Kriz lobisinin hedefi Cumhurbaşkanı

Siyasi istikrarı sandıkta bozamayan çevreler, dolar üzerinden kaos planıyla ekonomik kriz algısı yaratmaya çalışıyor. Cumhurbaşkanı Erdoğan'ın Merkez Bankası eleştirilerini, doların yükselmesine sebep olarak gösteren kur lobisi, tüm dünyada merkez bankalarına yapılan eleştirileri görmezden geliyor...
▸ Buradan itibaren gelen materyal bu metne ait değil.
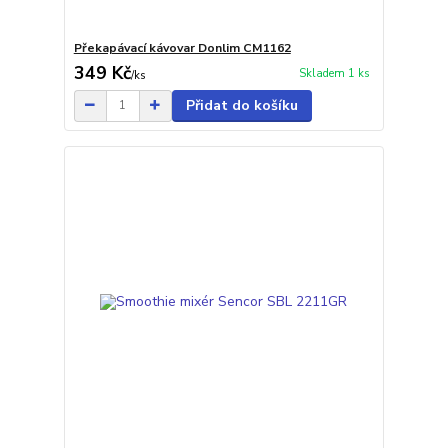
Překapávací kávovar Donlim CM1162
349 Kč
Skladem 1 ks
/
ks
Přidat do košíku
Giriş Tarihi 10 Mart 2015, 00:00 Güncelleme 11 Mart 2015, 02:33
Kriz lobisinin hedefi Cumhurbaşkanı

İÇİNDEKİLER

Kaos hedefiyle yola çıkan kriz lobisi işbaşında. Geçen hafta doların tüm dünyadaki sert yükselişiyle 'ekonomik kriz' algısı yaratmaya çalışanlar ısrarla euro ve Kanada Doları'ndaki yüzde 10.5'lik düşüşü, Brezilya Reali'ndeki yüzde 15'lik eriyişi görmezden gelmeyi sürdürdü.

Kriz tellallarının ve paralel yapı sözcülerinin ortak argümanı ise şu: "Cumhurbaşkanı Erdoğan, faiz indirimi için Merkez Bankası'na yüklendikçe dolar yükseliyor."
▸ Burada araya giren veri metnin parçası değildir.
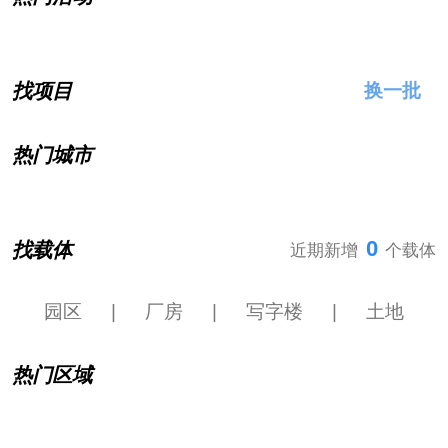
找项目
换一批
热门城市
0
找载体
近期新增
个载体
园区
|
厂房
|
写字楼
|
土地
热门区域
Halbuki Merkez Bankası'na yönelik sert eleştiriler sadece Türkiye'ye özgü değil. Dünyanın hemen hemen tüm ülkelerinde Merkez Bankası politikaları eleştiriliyor.

Buna en somut ise ABD'de yaşananlar...

ABD Başkanı Barack Obama, 'artık yeter' diyerek eski FED Başkanı Ben Bernake'ye çıkışmış ve görev süresi dolunca gitmesi gerektiğini söylemişti.

Güven yaratıcı etkili tedbirler alamadığı için eleştirilen Bernanke, küresel ekonominin kurmayları ve uzmanlar tarafından sürekli eleştiri yağmuruna tutuldu. Hatta başkanlık yarışında cumhuriyetçi aday Romney, seçim vaatlerine "FED Başkanı Bernanke'yi görevden alacağım" maddesi bile koymuştu.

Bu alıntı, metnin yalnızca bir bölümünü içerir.